Seccomp Filtering#

Rustbox installs a seccomp-BPF filter on every sandbox that intercepts every syscall before it reaches the kernel. This is layer 5 of the 8-layer isolation model.

Deny-list, not allowlist#

We use a deny-list approach: block the specific syscalls that enable sandbox escape, allow everything else.

Why not an allowlist? Because the languages we support have complex runtime requirements:

Python calls 100+ different syscalls during import sys. An allowlist would break on version upgrades.
Java spawns threads, uses futex, mmap, clone - the JVM's syscall profile changes between minor versions.
C++ standard library probes for features (io_uring, statx) at startup. Blocking probes kills innocent programs.

A deny-list that targets the specific syscalls attackers need is more robust across language runtimes and version upgrades.

The 51-syscall deny-list#

Family	Syscalls	Action	Why
io_uring	`io_uring_setup`, `io_uring_enter`, `io_uring_register`	ERRNO(ENOSYS)	Kernel LPE history (CVE-2021-41073, CVE-2023-2598)
Tracing	`ptrace`	KILL	Cross-process inspection
Process memory	`process_vm_readv`, `process_vm_writev`	ERRNO(EPERM)	Runtime crash handlers probe these at startup
Kernel subsystems	`bpf`, `userfaultfd`, `perf_event_open`	KILL	eBPF loading, page fault interception, perf abuse
Module loading	`kexec_load`, `kexec_file_load`, `init_module`, `finit_module`, `delete_module`	KILL	Kernel module/boot manipulation
Mount/swap	`mount`, `umount2`, `pivot_root`, `swapon`, `swapoff`	KILL	Filesystem manipulation
New mount API	`fsopen`, `fsmount`, `fsconfig`, `fspick`, `move_mount`, `open_tree`, `mount_setattr`	KILL	Linux 5.2+ mount manipulation
Namespace escape	`unshare`, `chroot`, `setns`	KILL	Nested namespace creation, chroot escape
DAC bypass	`name_to_handle_at`, `open_by_handle_at`	KILL	File handle manipulation (CVE-2014-0038)
System clock	`reboot`, `settimeofday`, `clock_settime`, `acct`	KILL	System state manipulation
Kernel keyring	`add_key`, `keyctl`, `request_key`	KILL	Not namespaced (CVE-2016-0728)
NUMA	`mbind`, `set_mempolicy`, `move_pages`	KILL	Memory policy manipulation
Execution domain	`personality`	ERRNO(EPERM)	Blocks READ_IMPLIES_EXEC

Three response modes#

Not all blocked syscalls deserve the same response:

Errno(ENOSYS) for probe syscalls (io_uring). The process gets "not supported" and falls back to a safe alternative. This prevents unnecessary crashes when runtimes probe for kernel features.
Errno(EPERM) for diagnostic syscalls (process_vm_readv/writev, personality). Runtime crash handlers degrade gracefully instead of receiving SIGSYS.
KillProcess for exploit-class syscalls (ptrace, bpf, mount). Immediate process termination. No second chances.

Implementation#

The BPF filter is built using the seccompiler crate (from AWS Firecracker). Four BPF programs are stacked:

ENOSYS filter (io_uring probes)
EPERM filter (diagnostic syscalls)
KILL filter (exploit syscalls)
clone(NEWUSER) argument filter (blocks user namespace creation)

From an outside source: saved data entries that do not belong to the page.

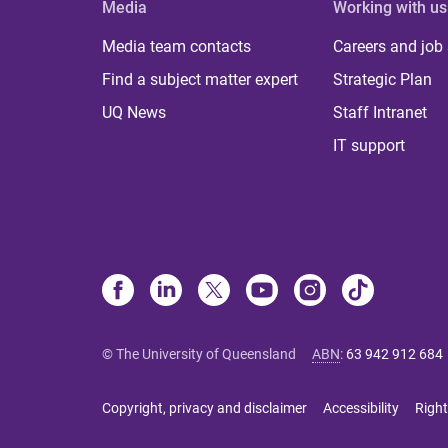
Media
Working with us
Media team contacts
Careers and job
Find a subject matter expert
Strategic Plan
UQ News
Staff Intranet
IT support
© The University of Queensland
ABN
:
63 942 912 684
Copyright, privacy and disclaimer
Accessibility
Right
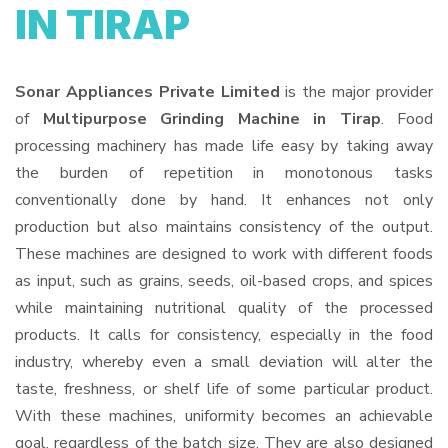
IN TIRAP
Sonar Appliances Private Limited
is the major provider
of
Multipurpose Grinding Machine in Tirap
. Food
processing machinery has made life easy by taking away
the burden of repetition in monotonous tasks
conventionally done by hand. It enhances not only
production but also maintains consistency of the output.
These machines are designed to work with different foods
as input, such as grains, seeds, oil-based crops, and spices
while maintaining nutritional quality of the processed
products. It calls for consistency, especially in the food
industry, whereby even a small deviation will alter the
taste, freshness, or shelf life of some particular product.
With these machines, uniformity becomes an achievable
goal, regardless of the batch size. They are also designed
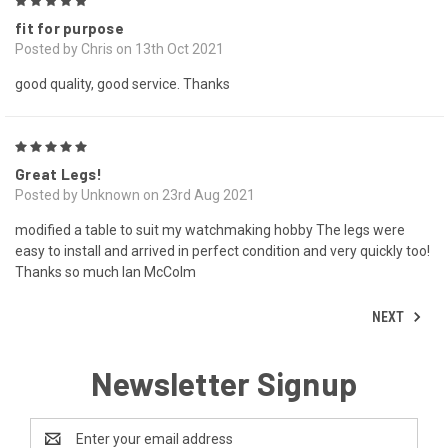
5
fit for purpose
Posted by Chris on 13th Oct 2021
good quality, good service. Thanks
5
Great Legs!
Posted by Unknown on 23rd Aug 2021
modified a table to suit my watchmaking hobby The legs were
easy to install and arrived in perfect condition and very quickly too!
Thanks so much Ian McColm
NEXT
Newsletter Signup
Email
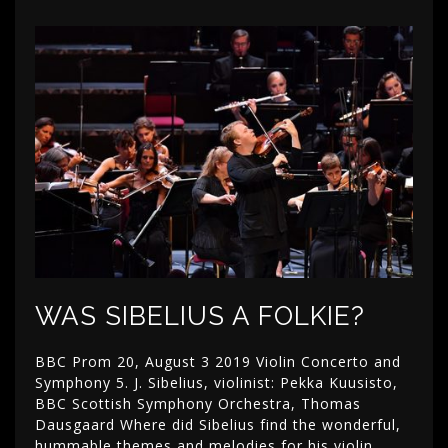
WAS SIBELIUS A FOLKIE?
BBC Prom 20, August 3 2019 Violin Concerto and
Symphony 5. J. Sibelius, violinist: Pekka Kuusisto,
BBC Scottish Symphony Orchestra, Thomas
Dausgaard Where did Sibelius find the wonderful,
hummable themes and melodies for his violin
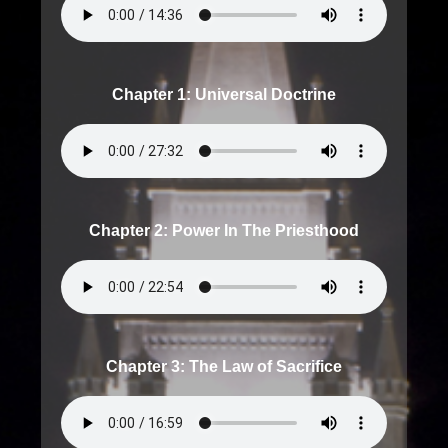
Chapter 1: Universal Doctrine
Chapter 2: Power In The Priesthood
Chapter 3: The Law of Sacrifice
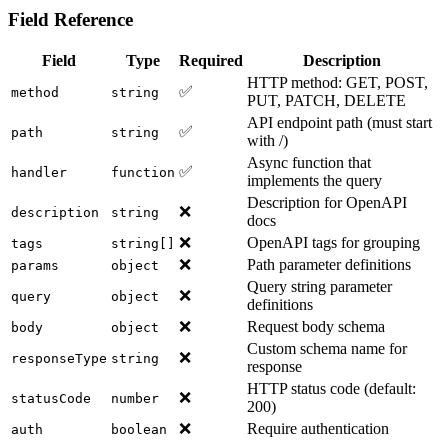
Field Reference
Field
Type
Required
Description
HTTP method: GET, POST,
✅
method
string
PUT, PATCH, DELETE
API endpoint path (must start
✅
path
string
with /)
Async function that
✅
handler
function
implements the query
Description for OpenAPI
❌
description
string
docs
❌
OpenAPI tags for grouping
tags
string[]
❌
Path parameter definitions
params
object
Query string parameter
❌
query
object
definitions
❌
Request body schema
body
object
Custom schema name for
❌
responseType
string
response
HTTP status code (default:
❌
statusCode
number
200)
❌
Require authentication
auth
boolean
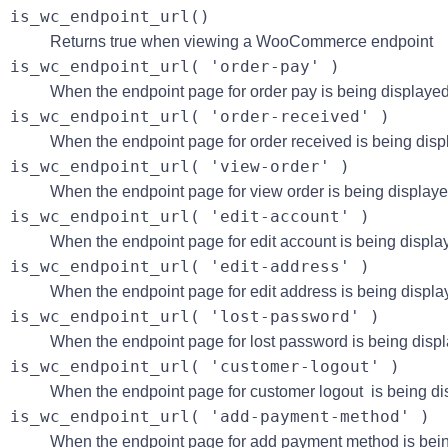
is_wc_endpoint_url()
Returns true when viewing a WooCommerce endpoint
is_wc_endpoint_url( 'order-pay' )
When the endpoint page for order pay is being displayed
is_wc_endpoint_url( 'order-received' )
When the endpoint page for order received is being disp
is_wc_endpoint_url( 'view-order' )
When the endpoint page for view order is being displaye
is_wc_endpoint_url( 'edit-account' )
When the endpoint page for edit account is being displa
is_wc_endpoint_url( 'edit-address' )
When the endpoint page for edit address is being displa
is_wc_endpoint_url( 'lost-password' )
When the endpoint page for lost password is being disp
is_wc_endpoint_url( 'customer-logout' )
When the endpoint page for customer logout is being di
is_wc_endpoint_url( 'add-payment-method' )
When the endpoint page for add payment method is bein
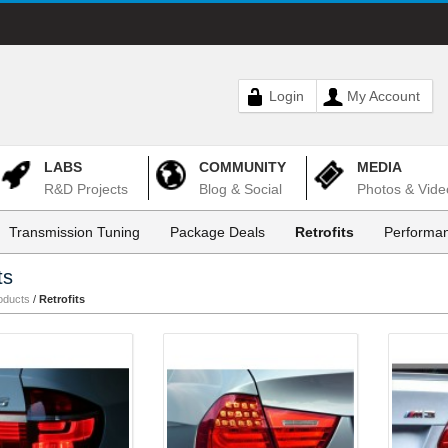
Login
My Account
LABS
COMMUNITY
MEDIA
R&D Projects
Blog & Social
Photos & Vide
Transmission Tuning
Package Deals
Retrofits
Performan
ts
oducts
/
Retrofits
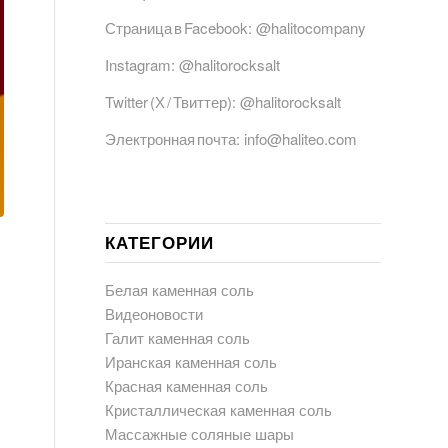
Страница в Facebook:
@halitocompany
Instagram:
@halitorocksalt
Twitter (Х / Твиттер):
@halitorocksalt
Электронная почта:
info@haliteo.com
КАТЕГОРИИ
Белая каменная соль
Видеоновости
Галит каменная соль
Иранская каменная соль
Красная каменная соль
Кристаллическая каменная соль
Массажные соляные шары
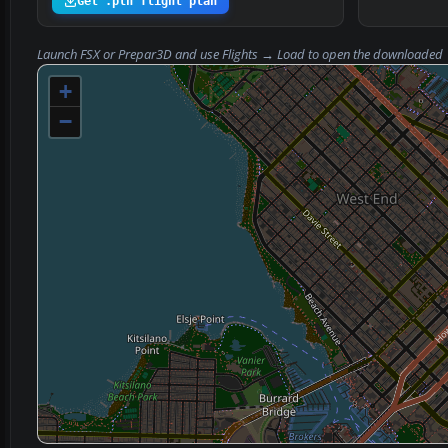
Get .pln flight plan
Launch FSX or Prepar3D and use
Flights → Load
to open the downloaded
+
−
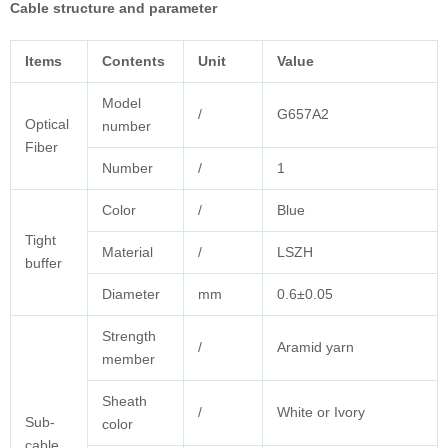
Cable structure and parameter
Items
Contents
Unit
Value
Model
/
G657A2
Optical
number
Fiber
Number
/
1
Color
/
Blue
Tight
Material
/
LSZH
buffer
Diameter
mm
0.6±0.05
Strength
/
Aramid yarn
member
Sheath
/
White or Ivory
Sub-
color
cable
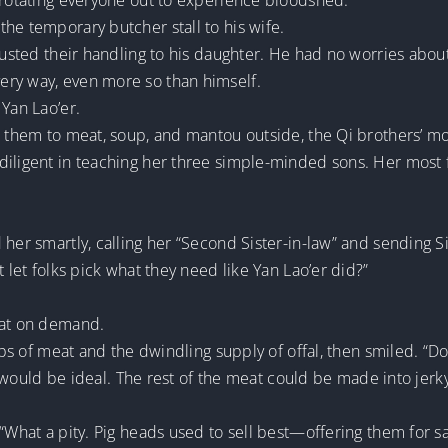
y rotating everyone out to experience bloodshed.
he temporary butcher stall to his wife.
trusted their handling to his daughter. He had no worries abou
ery way, even more so than himself.
 Yan Lao’er.
d them to meat, soup, and mantou outside, the Qi brothers’ mo
diligent in teaching her three simple-minded sons. Her most f
er smartly, calling her “Second Sister-in-law” and sending Si Ti
t let folks pick what they need like Yan Lao’er did?”
eat on demand.
ips of meat and the dwindling supply of offal, then smiled. “Do 
at would be ideal. The rest of the meat could be made into jerk
 “What a pity. Pig heads used to sell best—offering them for s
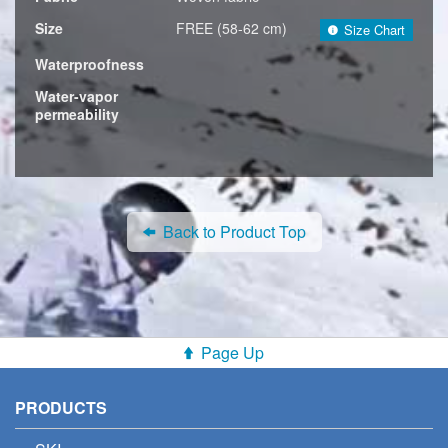
Size
FREE (58-62 cm)
Size Chart
Waterproofness
Water-vapor
permeability
Back to Product Top
Page Up
PRODUCTS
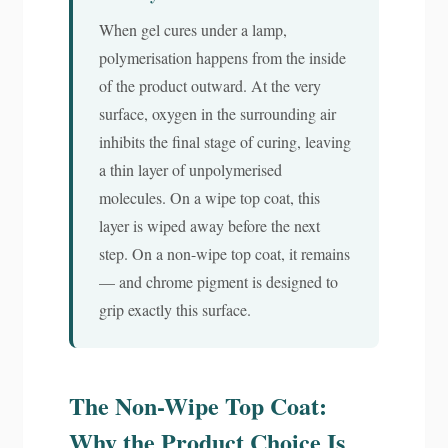
When gel cures under a lamp,
polymerisation happens from the inside
of the product outward. At the very
surface, oxygen in the surrounding air
inhibits the final stage of curing, leaving
a thin layer of unpolymerised
molecules. On a wipe top coat, this
layer is wiped away before the next
step. On a non-wipe top coat, it remains
— and chrome pigment is designed to
grip exactly this surface.
The Non-Wipe Top Coat:
Why the Product Choice Is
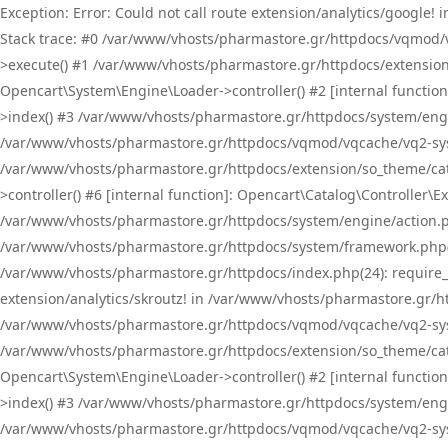
Exception: Error: Could not call route extension/analytics/google
Stack trace: #0 /var/www/vhosts/pharmastore.gr/httpdocs/vqmod/
>execute() #1 /var/www/vhosts/pharmastore.gr/httpdocs/extension
Opencart\System\Engine\Loader->controller() #2 [internal functi
>index() #3 /var/www/vhosts/pharmastore.gr/httpdocs/system/engin
/var/www/vhosts/pharmastore.gr/httpdocs/vqmod/vqcache/vq2-sys
/var/www/vhosts/pharmastore.gr/httpdocs/extension/so_theme/cat
>controller() #6 [internal function]: Opencart\Catalog\Controller
/var/www/vhosts/pharmastore.gr/httpdocs/system/engine/action.php
/var/www/vhosts/pharmastore.gr/httpdocs/system/framework.php(
/var/www/vhosts/pharmastore.gr/httpdocs/index.php(24): require_onc
extension/analytics/skroutz! in /var/www/vhosts/pharmastore.gr/h
/var/www/vhosts/pharmastore.gr/httpdocs/vqmod/vqcache/vq2-sys
/var/www/vhosts/pharmastore.gr/httpdocs/extension/so_theme/cata
Opencart\System\Engine\Loader->controller() #2 [internal functi
>index() #3 /var/www/vhosts/pharmastore.gr/httpdocs/system/engin
/var/www/vhosts/pharmastore.gr/httpdocs/vqmod/vqcache/vq2-sys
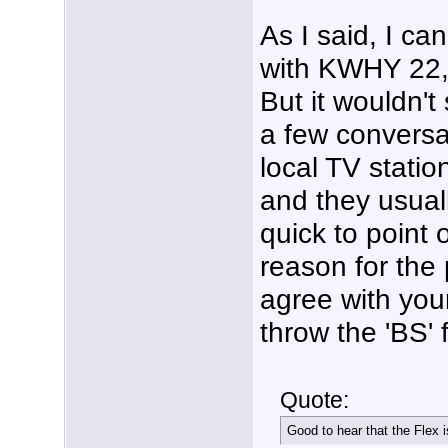
As I said, I ca
with KWHY 22, 
But it wouldn't
a few conversa
local TV statio
and they usual
quick to point o
reason for the 
agree with you
throw the 'BS'
Quote:
Good to hear that the Flex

The kernel evaluates all four filters and applies the most restrictive result.

clone(NEWUSER) special case#

User namespace creation (clone with CLONE_NEWUSER) gets a dedicated argument-level BPF filter rather than blocking clone entirely. This is because clone is essential for process creation and threading. Only the CLONE_NEWUSER flag combination is blocked.